5

question

I'm having trouble identifying numpy.int64 objects, in order to convert them to base python int for json serialisation. isinstance usually works but does not in the following example, and I would love to understand why this is.

>>> x
0
>>> type(x)
<class 'numpy.int64'>
>>> import numpy
>>> isinstance(x, numpy.int64)
False

context

x in the above comes from my application, generated by to_dict on a pandas dataframe. Various dataframes are used to generate the result, hence why I can't just use pandas to_json instead.

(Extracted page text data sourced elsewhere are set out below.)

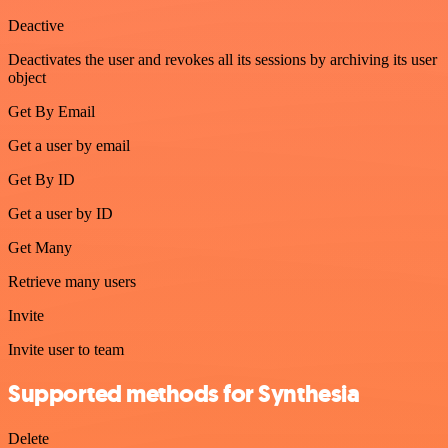
Deactive
Deactivates the user and revokes all its sessions by archiving its user
object
Get By Email
Get a user by email
Get By ID
Get a user by ID
Get Many
Retrieve many users
Invite
Invite user to team
Supported methods for Synthesia
Delete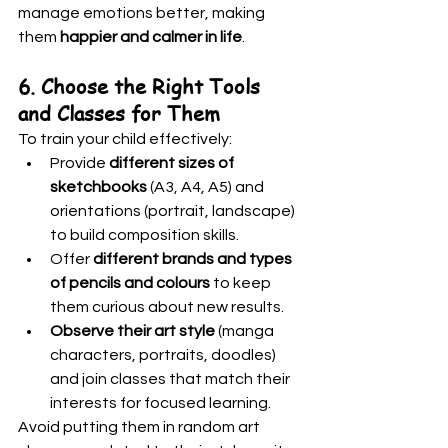
manage emotions better, making 
them 
happier and calmer in life
.
6. Choose the Right Tools 
and Classes for Them
To train your child effectively:
Provide 
different sizes of 
sketchbooks
 (A3, A4, A5) and 
orientations (portrait, landscape) 
to build composition skills.
Offer 
different brands and types 
of pencils and colours
 to keep 
them curious about new results.
Observe their art style
 (manga 
characters, portraits, doodles) 
and join classes that match their 
interests for focused learning.
Avoid putting them in random art 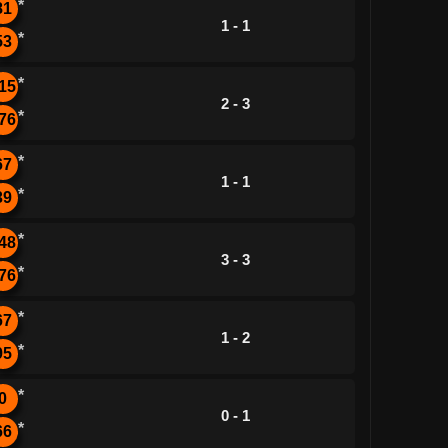
*
81
1 - 1
*
53
*
15
2 - 3
*
76
*
67
1 - 1
*
39
*
48
3 - 3
*
76
*
67
1 - 2
*
95
*
0
0 - 1
*
66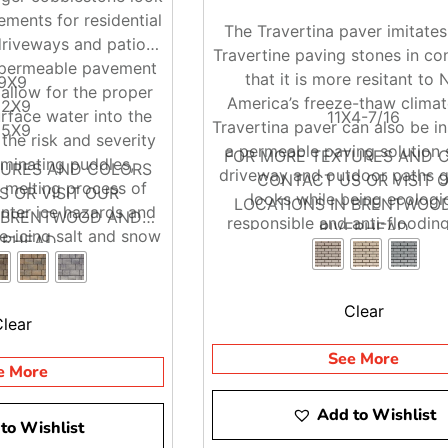
ments for residential
The Travertina paver imitates
riveways and patios.
Travertine paving stones in co
g permeable pavement
that it is more resitant to 
9X9
allow for the proper
America’s freeze-thaw climat
12X9
urface water into the
11X4-7/16
Travertina paver can also be in
15X9
the risk and severity
a permeable paving solution 
FOR MORE TEXTURES AND 
liminating puddles,
TURES AND COLORS
driveway and outdoor paths g
CONTACT US OR VISIT 
 melting process of
 OR VISIT OUR
looks while being ecologic
LOCATIONS IN BRENTWOO
nter ice hazards and
N BRENTWOOD AND
responsible and anti-flooding
RIVERHEAD
e-icing salt and snow
ERHEAD
moval.
Clear
Clear
See More
e More
Add to Wishlist
to Wishlist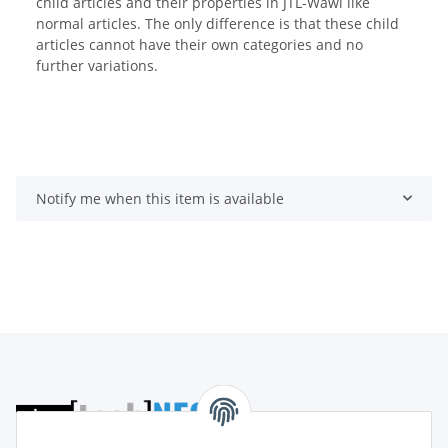
child articles and their properties in JTL-Wawi like
normal articles. The only difference is that these child
articles cannot have their own categories and no
further variations.
Notify me when this item is available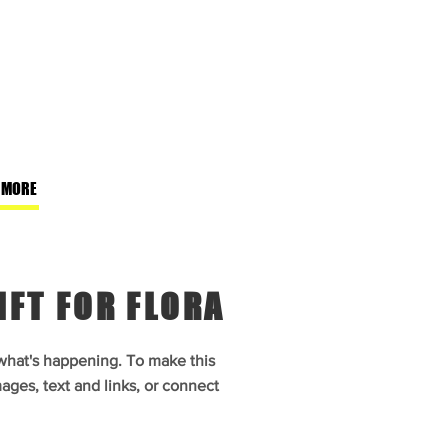
 MORE
IFT FOR FLORA
 what's happening. To make this
ages, text and links, or connect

taking hints from How to identify numpy types in python?, I've actually managed to sucessfully detect these items (which sometimes aren't numpy objects at all), using the following:

>>> (isinstance(x, (pd.np.ndarray, pd.np.generic)) and 
>>> pd.np.issubdtype(x, pd.np.dtype('int64')))
True

but I would appreciate very much if someone could explain why the first option doesn't work, so that I can be confident enough to deploy this into our production system. Using simplejson and a custom JSONDecoder class which uses isinstance(obj, pd.np.int64) has worked for months, but it has suddenly stopped working with the example above.

pickle.dumps(x) gives b'\x80\x03cnumpy.core.multiarray\nscalar\nq\x00cnumpy\ndtype\nq\x01X\x02\x00\x00\x00i8q\x02K\x00K\x01\x87q\x03Rq\x04(K\x03X\x01\x00\x00\x00<q\x05NNNJ\xff\xff\xff\xffJ\xff\xff\xff\xffK\x00tq\x06bC\x08\x00\x00\x00\x00\x00\x00\x00\x00q\x07\x86q\x08Rq\t.'

interestingly, pickling the object seems to fix the issue.

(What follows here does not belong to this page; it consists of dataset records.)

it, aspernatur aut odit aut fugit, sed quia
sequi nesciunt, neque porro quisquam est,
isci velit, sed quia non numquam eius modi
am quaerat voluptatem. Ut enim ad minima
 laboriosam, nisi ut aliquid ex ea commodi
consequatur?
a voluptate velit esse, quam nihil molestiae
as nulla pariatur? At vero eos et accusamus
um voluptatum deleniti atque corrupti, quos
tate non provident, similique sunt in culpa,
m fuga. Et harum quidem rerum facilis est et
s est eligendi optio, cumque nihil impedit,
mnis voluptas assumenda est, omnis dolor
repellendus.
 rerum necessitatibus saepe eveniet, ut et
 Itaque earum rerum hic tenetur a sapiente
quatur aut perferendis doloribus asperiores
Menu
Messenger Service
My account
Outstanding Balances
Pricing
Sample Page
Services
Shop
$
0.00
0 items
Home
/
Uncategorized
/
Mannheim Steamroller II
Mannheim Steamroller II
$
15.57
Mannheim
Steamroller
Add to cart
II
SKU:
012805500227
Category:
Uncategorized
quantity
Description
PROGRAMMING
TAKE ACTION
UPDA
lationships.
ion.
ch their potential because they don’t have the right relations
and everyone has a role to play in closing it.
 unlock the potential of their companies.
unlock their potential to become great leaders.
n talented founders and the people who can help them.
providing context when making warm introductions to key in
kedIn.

>>> isinstance(pickle.loads(pickle.dumps(x)), pd.np.int64)
True
Community
  • 1
  • 1
Peter Fine
  • 2,873
  • 3
  • 14
  • 16
  • what's your python setup? (version, etc...) I cannot reproduce on anaconda python 3.6 (windows 64 bit) – Aaron Mar 21 '17 at 16:03
  • have you tried `type(x) == np.int64`? also why do you have a numpy type before importing numpy? – Aaron Mar 21 '17 at 16:05
  • Python 3.4.3 (default, Aug 20 2015, 14:15:05) [GCC 4.6.3] on linux – Peter Fine Mar 21 '17 at 16:09
  • `type(x) == np.int64` is `False` – Peter Fine Mar 21 '17 at 16:09
  • pd.__version__ = '0.18.1', and pd.np.__version__ = '1.11.0' – Peter Fine Mar 21 '17 at 16:10
  • Is this a repeatable example? It will hard for us to help unless we can generate the problem object as well. There's no way of knowing why/how the original `x` is different from the `pickle` round trip. – hpaulj Mar 21 '17 at 16:49
  • I tried pickling it to create a reproducible example, but was surprised that after pickling it worked. So I'm having trouble reproducing. @hpaulj is there some way I can interrogate x that might show up the difference before and after? – Peter Fine Mar 21 '17 at 17:24
  • It's barely possible that you have two numpys installed, and the code that creates `x` here is somehow picking up a different one than you get when you `import numpy` later. – Robert Kern Mar 21 '17 at 17:28
  • 1
    Check `pd.np.__file__` and `numpy.__file__`. – Robert Kern Mar 21 '17 at 17:31
  • @RobertKern `pd.np.__file__` = `'/home/vagrant/virtualenv/lib/python3.4/site-packages/numpy/__init__.py'` and `numpy.__file__` is the same – Peter Fine Mar 21 '17 at 17:48
  • And `pd.np is numpy`? – Robert Kern Mar 21 '17 at 18:38
  • Have you done any module reloading? That can cause fun issues like this. – Robert Kern Mar 21 '17 at 18:47
  • yes @RobertKern, tracing through the program I can see the problematic items were read from the database using pandas, processed, pickled then written to redis (as a caching layer). They are then recovered, processed some more, and then the problem occurs when I try to write the result. I can see how this can cause issues, but I have the end to end process running in debug from pycharm using the same virtual machine (through vagrant), same runtime and same libraries (confirmed in both places using `__file__`. It worked fine for months. Not easy to debug! Anything else I can compare perhaps? – Peter Fine Mar 21 '17 at 19:57
  • 1
    Set aside the `__file__` thing. Focus on the identity comparison: `pd.np is numpy`. If Python ends up importing the same module twice and doesn't realize that it's already imported, then you'll get problems like this (even if it's importing from the same files). If you are running this service via a web framework that automatically reloads modules (e.g. for development), it's possible that it accidentally reloaded the `numpy` module, creating two different `numpy.int64` types. – Robert Kern Mar 21 '17 at 21:59
  • Thanks @RobertKern, I think that must be the cause of the issue, and so I now understand why `pd.np.issubdtype` is a more suitable way to detect these items. Cheers for your help! – Peter Fine Mar 22 '17 at 16:58

0 Answers0